GetPrimitiveArrayCritical vs GetByteArrayRegion: 140x slow-down using -Xcheck:jni and java.util.zip.DeflaterOutputStream

Thu Mar 15 17:49:53 UTC 2018

+hotspot-gc-dev

On Thu, Mar 15, 2018 at 1:25 AM Thomas Schatzl <thomas.schatzl at oracle.com>
wrote:

> Hi,
>
> On Thu, 2018-03-15 at 01:00 +0000, Ian Rogers wrote:
> > An old data point on how large a critical region should be comes from
> > java.nio.Bits. In JDK 9 the code migrated into unsafe, but in JDK 8
> > the copies within a critical region were bound at most copying 1MB:
> > http://hg.openjdk.java.net/jdk8/jdk8/jdk/file/687fd7c7986d/src/share/
> > native/java/nio/Bits.c#l88 This is inconsistent with Deflater and
> > ObjectOutputStream which both allow unlimited arrays and thereby
> > critical region sizes.
> >
> > In JDK 9 the copies starve the garbage collector in nio Bits too as
> > there is no 1MB limit to the copy sizes:
> > http://hg.openjdk.java.net/jdk/jdk/rev/f70e100d3195
> > which came from:
> > https://bugs.openjdk.java.net/browse/JDK-8149596
> >
> > Perhaps this is a regression not demonstrated due to the testing
> > challenge.
> > [...]
> > It doesn't seem unreasonable to have the loops for the copies occur
> > in 1MB chunks but JDK-8149596 lost this and so I'm confused on what
> > the HotSpot stand point is.
>
> Please file a bug (seems to be a core-libs/java.nio regression?),
> preferably with some kind of regression test. Also file enhancements (I
> would guess) for the other cases allowing unlimited arrays.
>

I don't have perms to file bugs there's some catch-22 scenario in getting
the permissions. Happy to have a bug filed or to file were that not an
issue. Happy to create a test case but can't see any others for TTSP
issues. This feels like a potential use case for jmh, perhaps run the
benchmark well having a separate thread run GC bench.

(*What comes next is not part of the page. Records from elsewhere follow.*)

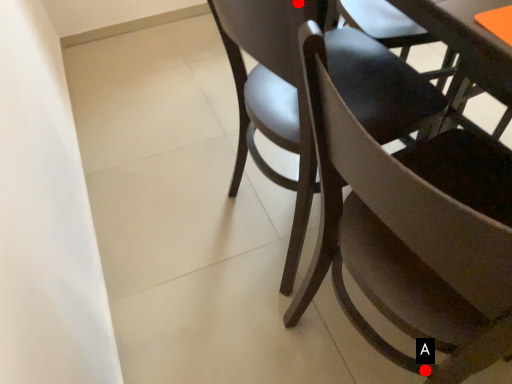 Question: Two points are circled on the image, labeled by A and B beside each circle. Among these points, which one is nearest to the camera?

Choices:
 (A) A is closer
 (B) B is closer

Answer: (B) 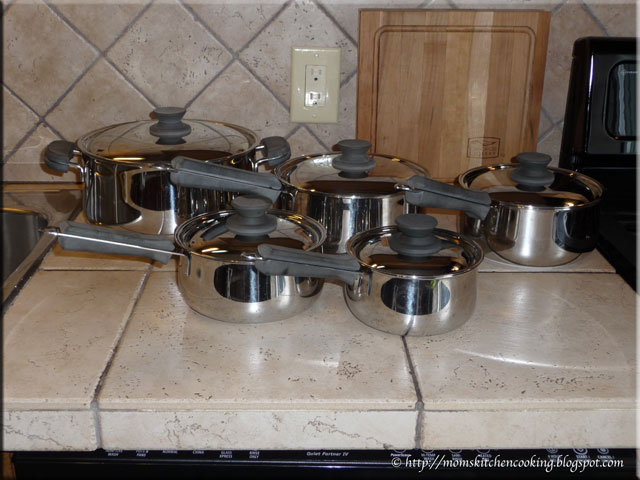 Identify the location of pot handles. coord(312,261), coord(129,235), coord(220,178), coord(404,188). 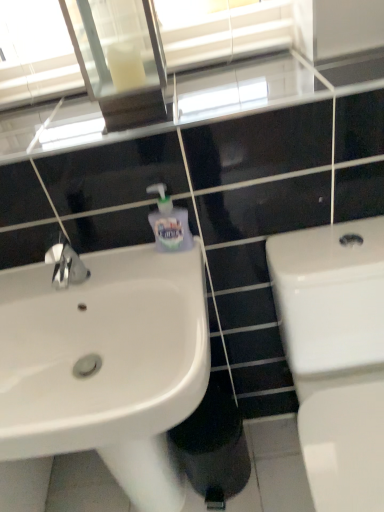 Identify the location of spots to the right of clear glass mirror at upper center. (203, 82). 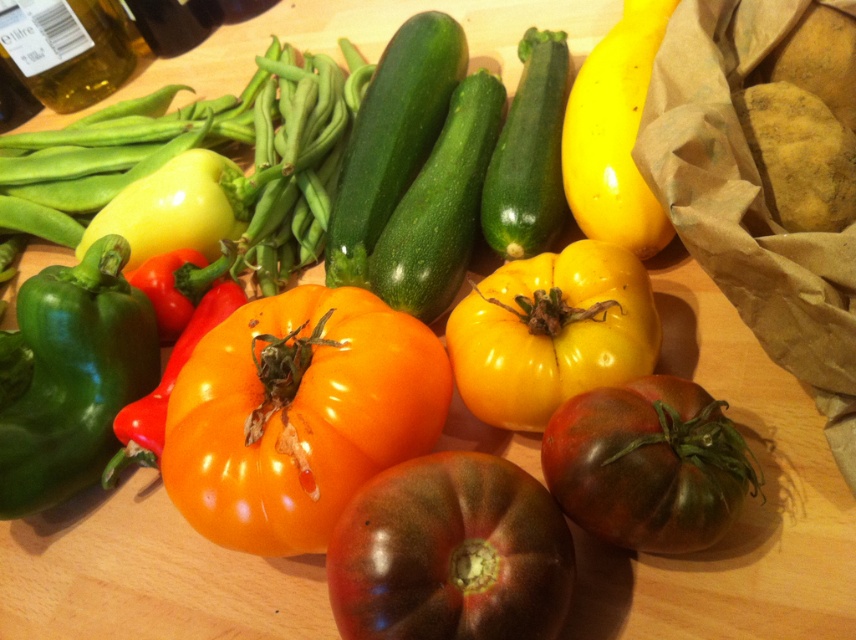 Can you confirm if shiny orange tomato at center is positioned below dark red matte tomato at center?

Incorrect, shiny orange tomato at center is not positioned below dark red matte tomato at center.

Where is `shiny orange tomato at center`? This screenshot has height=640, width=856. shiny orange tomato at center is located at coordinates (298, 413).

The image size is (856, 640). In order to click on shiny orange tomato at center in this screenshot , I will do `click(298, 413)`.

Is yellow matte tomato at center below yellow smooth pepper at upper right?

Yes, yellow matte tomato at center is below yellow smooth pepper at upper right.

Does yellow matte tomato at center appear on the left side of yellow smooth pepper at upper right?

Indeed, yellow matte tomato at center is positioned on the left side of yellow smooth pepper at upper right.

Which is behind, point (490, 317) or point (628, 198)?

The point (628, 198) is more distant.

Find the location of a particular element. The image size is (856, 640). yellow matte tomato at center is located at coordinates (551, 332).

Measure the distance from yellow matte tomato at center to dark green matte tomato at center.

yellow matte tomato at center is 4.74 inches away from dark green matte tomato at center.

Is yellow matte tomato at center thinner than dark green matte tomato at center?

No.

Is point (649, 323) positioned in front of point (615, 445)?

That is False.

Identify the location of yellow matte tomato at center. (551, 332). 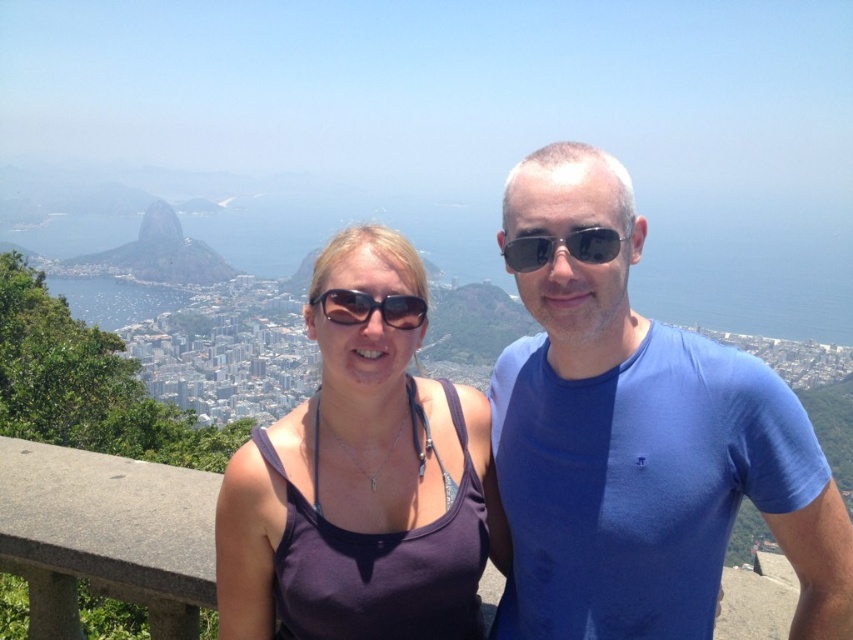 Consider the image. Can you confirm if purple fabric tank top at center is positioned to the right of green grassy hill at upper left?

Yes, purple fabric tank top at center is to the right of green grassy hill at upper left.

Who is higher up, purple fabric tank top at center or green grassy hill at upper left?

green grassy hill at upper left is higher up.

Between point (408, 556) and point (206, 252), which one is positioned in front?

Point (408, 556) is more forward.

Locate an element on the screen. purple fabric tank top at center is located at coordinates coord(360,502).

Does blue cotton t-shirt at center come in front of matte black sunglasses at center?

Yes, blue cotton t-shirt at center is in front of matte black sunglasses at center.

Measure the distance between blue cotton t-shirt at center and camera.

blue cotton t-shirt at center and camera are 605.31 meters apart from each other.

Locate an element on the screen. Image resolution: width=853 pixels, height=640 pixels. blue cotton t-shirt at center is located at coordinates (639, 442).

Between blue cotton t-shirt at center and purple fabric tank top at center, which one appears on the right side from the viewer's perspective?

blue cotton t-shirt at center is more to the right.

The height and width of the screenshot is (640, 853). What do you see at coordinates (639, 442) in the screenshot? I see `blue cotton t-shirt at center` at bounding box center [639, 442].

Who is more distant from viewer, (650, 387) or (231, 522)?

Should there be a bug to add, in debug mode, a TTSP watcher thread whose
job it is to bring "random" threads into safepoints and report on tardy
ones?
Should there be a bug to warn on being in a JNI critical for more than just
a short period?
Seems like there should be a bug on Unsafe.copyMemory and
Unsafe.copySwapMemory having TTSP issues.
Seems like there should be a bug on all uses of critical that don't chunk
their critical region work based on some bound (like 1MB chunks for nio
Bits)? How are these bounds set? A past reference that I've lost is in
having the bound be the equivalent of 65535 bytecodes due to the
expectation of GC work at least once in a method or on a loop backedge - I
thought this was in a spec somewhere but now I can't find it. The bytecode
size feels as arbitrary as 1MB, a time period would be better but that can
depend on the kind of GC you want as delays with concurrent GC mean more
than non-concurrent. Clearly the chunk size shouldn't just be 0, but this
appears to currently be the norm in the JDK.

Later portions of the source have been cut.